## DRKG Jaccard score analysis
This notebook performs an similarity analysis of different link types in the DRKG based on the overlap of the nodes and edges among these edge type.  Speciffically, we report the Jaccard score for edges and nodes and also an edge overlap score among edge types. For definitions of the scores see this notebook and the paper. These scores helps us assess the quality of the constructed DRKG

In [1]:
import pandas as pd
import numpy as np
import dgl
import sys
sys.path.insert(1, '../utils')
from utils import download_and_extract
download_and_extract()
drkg_file = '../data/drkg/drkg.tsv'
df = pd.read_csv(drkg_file, sep="\t")
triplets = df.values.tolist()

Using backend: pytorch


Download finished.
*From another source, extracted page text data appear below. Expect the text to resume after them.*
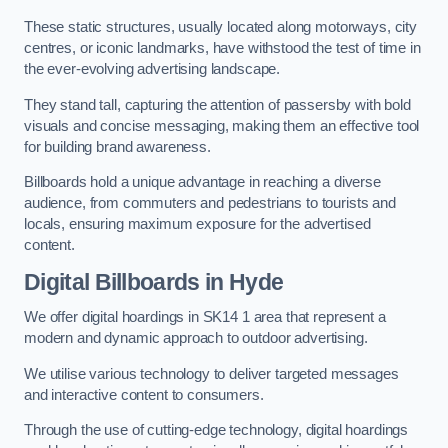
These static structures, usually located along motorways, city
centres, or iconic landmarks, have withstood the test of time in
the ever-evolving advertising landscape.
They stand tall, capturing the attention of passersby with bold
visuals and concise messaging, making them an effective tool
for building brand awareness.
Billboards hold a unique advantage in reaching a diverse
audience, from commuters and pedestrians to tourists and
locals, ensuring maximum exposure for the advertised
content.
Digital Billboards in Hyde
We offer digital hoardings in SK14 1 area that represent a
modern and dynamic approach to outdoor advertising.
We utilise various technology to deliver targeted messages
and interactive content to consumers.
Through the use of cutting-edge technology, digital hoardings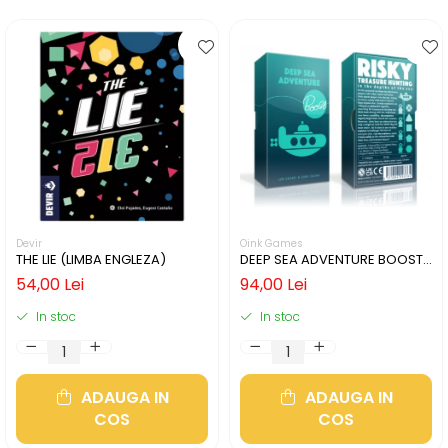
Devir
Oink Games
THE LIE (LIMBA ENGLEZA)
DEEP SEA ADVENTURE BOOST
(LIMBA ENGLEZA)
54,00 Lei
94,00 Lei
In stoc
In stoc
ADAUGA IN
ADAUGA IN
COS
COS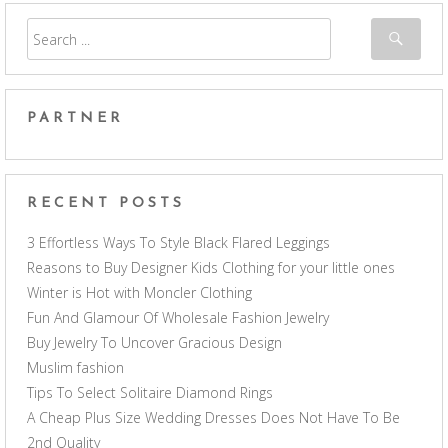
PARTNER
RECENT POSTS
3 Effortless Ways To Style Black Flared Leggings
Reasons to Buy Designer Kids Clothing for your little ones
Winter is Hot with Moncler Clothing
Fun And Glamour Of Wholesale Fashion Jewelry
Buy Jewelry To Uncover Gracious Design
Muslim fashion
Tips To Select Solitaire Diamond Rings
A Cheap Plus Size Wedding Dresses Does Not Have To Be
2nd Quality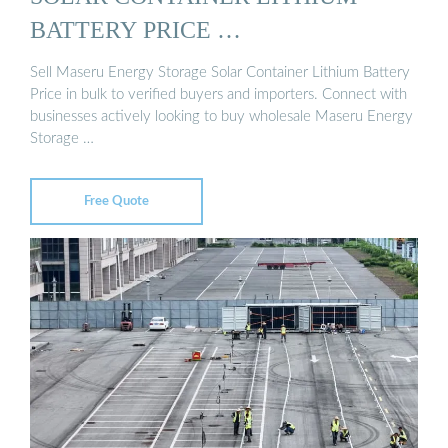
BATTERY PRICE …
Sell Maseru Energy Storage Solar Container Lithium Battery
Price in bulk to verified buyers and importers. Connect with
businesses actively looking to buy wholesale Maseru Energy
Storage …
Free Quote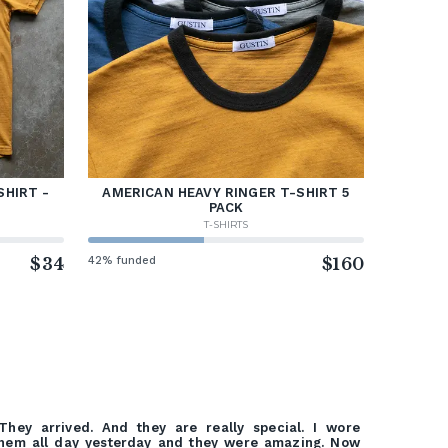
SHIRT -
AMERICAN HEAVY RINGER T-SHIRT 5
PACK
T-SHIRTS
$34
42% funded
$160
They arrived. And they are really special. I wore
hem all day yesterday and they were amazing. Now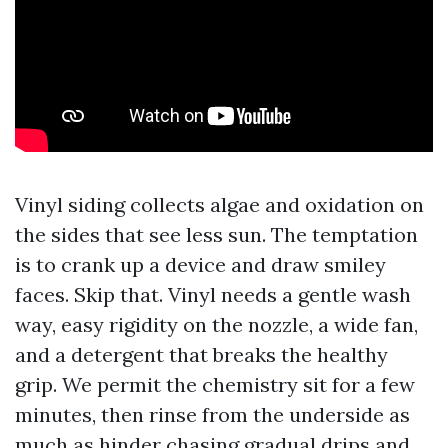
Vinyl siding collects algae and oxidation on
the sides that see less sun. The temptation
is to crank up a device and draw smiley
faces. Skip that. Vinyl needs a gentle wash
way, easy rigidity on the nozzle, a wide fan,
and a detergent that breaks the healthy
grip. We permit the chemistry sit for a few
minutes, then rinse from the underside as
much as hinder chasing gradual drips and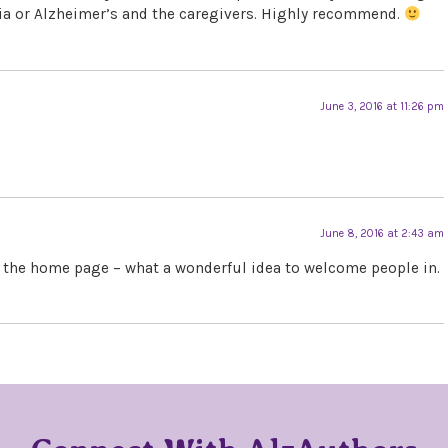
ia or Alzheimer’s and the caregivers. Highly recommend.
June 3, 2016 at 11:26 pm
June 8, 2016 at 2:43 am
e the home page – what a wonderful idea to welcome people in.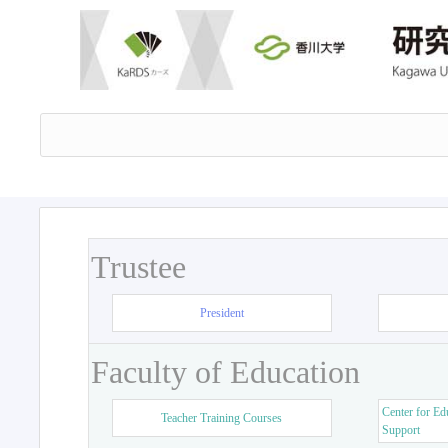
Trustee
President
Faculty of Education
Center for Ed
Teacher Training Courses
Support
Unzipping the file...


Find unique entities

In [2]:
entity_dictionary={}
def insert_entry(entry,ent_type,dic):
    if ent_type not in dic:
        dic[ent_type]={}
    ent_n_id=len(dic[ent_type])
    if entry not in dic[ent_type]:
         dic[ent_type][entry]=ent_n_id
    return dic

for triple in triplets:
    src = triple[0]
    split_src=src.split('::')
    src_type=split_src[0]
    dest = triple[2]
    split_dest=dest.split('::')
    dest_type=split_dest[0]
    insert_entry(src,src_type,entity_dictionary)
    insert_entry(dest,dest_type,entity_dictionary)
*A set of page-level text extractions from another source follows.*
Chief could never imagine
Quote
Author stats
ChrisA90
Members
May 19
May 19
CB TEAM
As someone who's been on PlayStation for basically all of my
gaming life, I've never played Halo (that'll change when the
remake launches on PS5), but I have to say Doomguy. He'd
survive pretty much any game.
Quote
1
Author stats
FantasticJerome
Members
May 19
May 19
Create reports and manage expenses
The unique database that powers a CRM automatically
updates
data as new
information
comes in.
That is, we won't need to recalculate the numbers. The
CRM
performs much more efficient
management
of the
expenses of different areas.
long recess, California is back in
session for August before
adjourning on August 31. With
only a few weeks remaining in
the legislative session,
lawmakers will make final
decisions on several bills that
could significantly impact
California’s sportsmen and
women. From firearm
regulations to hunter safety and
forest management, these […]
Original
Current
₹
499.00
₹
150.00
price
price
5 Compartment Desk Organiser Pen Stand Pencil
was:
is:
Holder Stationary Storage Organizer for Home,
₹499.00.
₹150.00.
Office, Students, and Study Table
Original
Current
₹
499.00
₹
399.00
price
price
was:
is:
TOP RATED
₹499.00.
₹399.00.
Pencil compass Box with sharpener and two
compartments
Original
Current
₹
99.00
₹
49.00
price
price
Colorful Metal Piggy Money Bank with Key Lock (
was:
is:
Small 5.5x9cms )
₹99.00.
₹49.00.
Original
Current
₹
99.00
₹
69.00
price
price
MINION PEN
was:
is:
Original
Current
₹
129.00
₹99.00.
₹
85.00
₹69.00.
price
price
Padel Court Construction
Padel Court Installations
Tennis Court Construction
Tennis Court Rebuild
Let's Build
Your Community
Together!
Next we find for each edge_type the distinct nodes and edges.

In [3]:
edge_dictionary={}
node_dictionary={}
for triple in triplets:
    src = triple[0]
    split_src=src.split('::')
    src_type=split_src[0]
    dest = triple[2]
    split_dest=dest.split('::')
    dest_type=split_dest[0]
    
    src_int_id=entity_dictionary[src_type][src]
    dest_int_id=entity_dictionary[dest_type][dest]
    
    pair=[(src_int_id,dest_int_id)]
    etype=triple[1]
    if etype in edge_dictionary:
        edge_dictionary[etype]+=pair
    else:
        edge_dictionary[etype]=pair
    if etype in node_dictionary:
        node_dictionary[etype].add(src_int_id)
        node_dictionary[etype].add(dest_int_id)
    else:
        node_dictionary[etype]=set()   
        node_dictionary[etype].add(src_int_id)
        node_dictionary[etype].add(dest_int_id)

## Score Calculation

Next we calculate the Jaccard index for nodes and edges and each edge type https://en.wikipedia.org/wiki/Jaccard_index. We also calculate what the overlap coefficient https://en.wikipedia.org/wiki/Overlap_coefficient 

In [4]:
jacard_pair_info=['edge_type_1\tedge_type_2\tJancard-edge\tJancard-node\tPct of edges included in smaller set\n']
keys=list(edge_dictionary.keys())
for i in range(len(keys)):
    for k in range(i+1,len(keys)):
        e1=keys[i]
        e2=keys[k]
        e1_ed=set(edge_dictionary[e1])
        e2_ed=set(edge_dictionary[e2])
        common_edges=e1_ed.intersection(e2_ed)
        union_edges=e1_ed.union(e2_ed)
        jacard_edge=float(len(common_edges)/(len(union_edges)))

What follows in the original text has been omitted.